▶ [TASK STATEMENT]: All lines in the records that carry the string "دمشق" are to be shown.

SOURCE RECORDS START

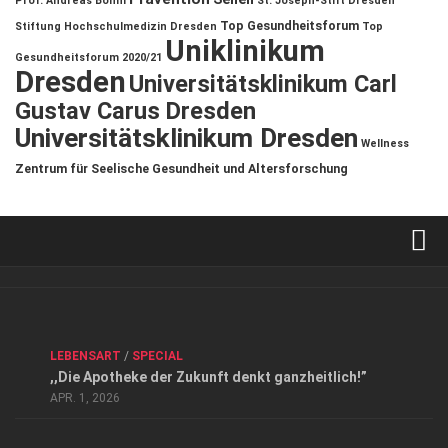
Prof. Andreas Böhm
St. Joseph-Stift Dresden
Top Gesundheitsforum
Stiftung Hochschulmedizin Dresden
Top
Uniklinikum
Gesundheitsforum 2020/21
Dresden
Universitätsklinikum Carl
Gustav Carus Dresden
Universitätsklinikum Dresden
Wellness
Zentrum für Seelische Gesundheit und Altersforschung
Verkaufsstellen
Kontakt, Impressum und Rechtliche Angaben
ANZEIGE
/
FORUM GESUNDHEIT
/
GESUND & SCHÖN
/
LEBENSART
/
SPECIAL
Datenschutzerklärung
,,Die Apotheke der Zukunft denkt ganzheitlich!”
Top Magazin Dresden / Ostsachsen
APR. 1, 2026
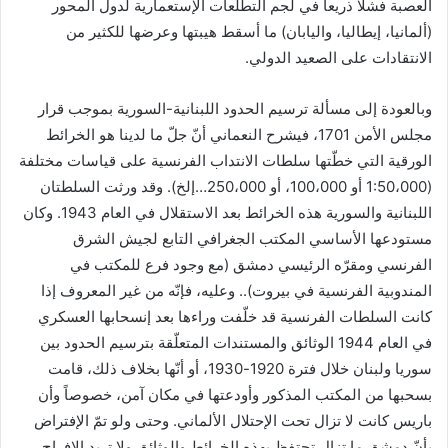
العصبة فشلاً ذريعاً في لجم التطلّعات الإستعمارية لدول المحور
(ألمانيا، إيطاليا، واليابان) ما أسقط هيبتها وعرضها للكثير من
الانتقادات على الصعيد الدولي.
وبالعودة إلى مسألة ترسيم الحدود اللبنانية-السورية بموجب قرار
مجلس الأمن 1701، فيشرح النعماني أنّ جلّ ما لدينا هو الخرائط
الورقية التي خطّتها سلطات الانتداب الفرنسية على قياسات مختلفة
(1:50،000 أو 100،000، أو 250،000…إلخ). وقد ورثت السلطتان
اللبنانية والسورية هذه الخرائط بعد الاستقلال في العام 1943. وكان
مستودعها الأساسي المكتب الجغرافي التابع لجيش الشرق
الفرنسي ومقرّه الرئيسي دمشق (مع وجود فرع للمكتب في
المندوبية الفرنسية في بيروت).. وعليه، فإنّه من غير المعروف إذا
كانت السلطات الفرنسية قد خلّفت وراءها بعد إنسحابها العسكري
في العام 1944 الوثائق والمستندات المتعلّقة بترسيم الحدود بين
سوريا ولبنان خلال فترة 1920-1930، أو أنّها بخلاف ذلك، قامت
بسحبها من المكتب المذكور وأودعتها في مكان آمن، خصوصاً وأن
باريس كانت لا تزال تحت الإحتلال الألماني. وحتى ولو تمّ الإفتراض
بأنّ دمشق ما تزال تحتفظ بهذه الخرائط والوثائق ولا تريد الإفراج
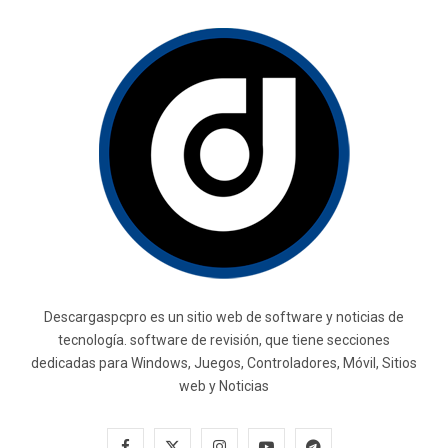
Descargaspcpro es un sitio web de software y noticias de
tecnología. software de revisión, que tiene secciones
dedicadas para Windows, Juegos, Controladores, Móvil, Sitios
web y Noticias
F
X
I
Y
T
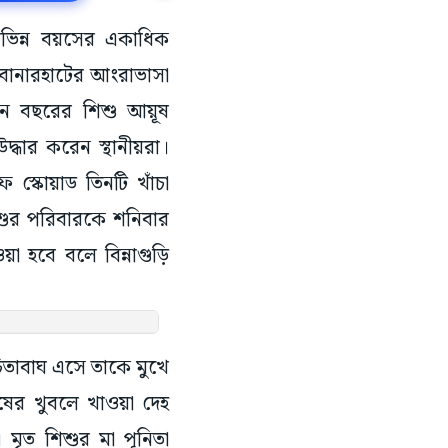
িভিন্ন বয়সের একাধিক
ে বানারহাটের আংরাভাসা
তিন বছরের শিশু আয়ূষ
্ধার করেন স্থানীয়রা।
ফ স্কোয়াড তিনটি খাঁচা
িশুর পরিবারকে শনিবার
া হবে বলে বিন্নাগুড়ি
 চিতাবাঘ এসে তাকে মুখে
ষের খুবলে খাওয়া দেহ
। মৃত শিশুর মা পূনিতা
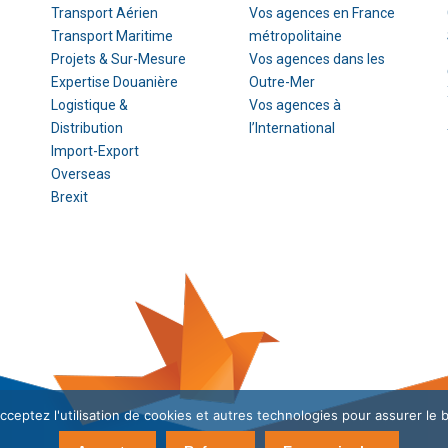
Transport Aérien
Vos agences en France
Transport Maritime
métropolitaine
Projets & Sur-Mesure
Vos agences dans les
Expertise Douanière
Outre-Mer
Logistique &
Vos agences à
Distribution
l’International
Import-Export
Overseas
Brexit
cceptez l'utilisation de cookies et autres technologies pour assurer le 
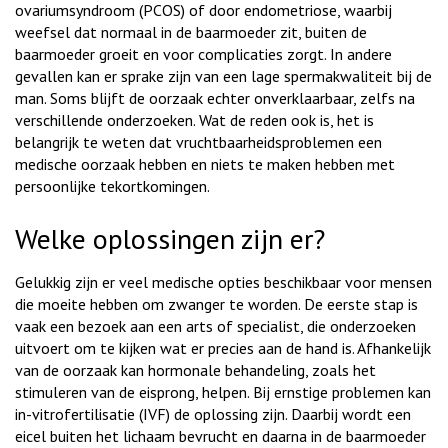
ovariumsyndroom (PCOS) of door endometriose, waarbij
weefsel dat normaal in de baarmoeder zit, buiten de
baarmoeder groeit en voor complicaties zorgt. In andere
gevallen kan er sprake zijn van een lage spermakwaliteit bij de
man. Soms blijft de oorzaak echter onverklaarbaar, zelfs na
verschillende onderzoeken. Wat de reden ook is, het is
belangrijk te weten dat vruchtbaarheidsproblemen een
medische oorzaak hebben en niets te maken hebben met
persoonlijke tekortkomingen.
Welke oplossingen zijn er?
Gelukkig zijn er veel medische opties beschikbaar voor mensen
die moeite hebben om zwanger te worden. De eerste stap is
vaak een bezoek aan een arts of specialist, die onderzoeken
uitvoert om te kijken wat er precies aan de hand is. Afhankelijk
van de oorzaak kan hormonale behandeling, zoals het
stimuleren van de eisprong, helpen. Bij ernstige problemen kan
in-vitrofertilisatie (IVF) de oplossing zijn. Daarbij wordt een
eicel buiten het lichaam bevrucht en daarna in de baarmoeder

SOURCE RECORDS END

▶ [OUTPUT OF THE TASK]:
الفرنسي ومقرّه الرئيسي دمشق (مع وجود فرع للمكتب في
بأنّ دمشق ما تزال تحتفظ بهذه الخرائط والوثائق ولا تريد الإفراج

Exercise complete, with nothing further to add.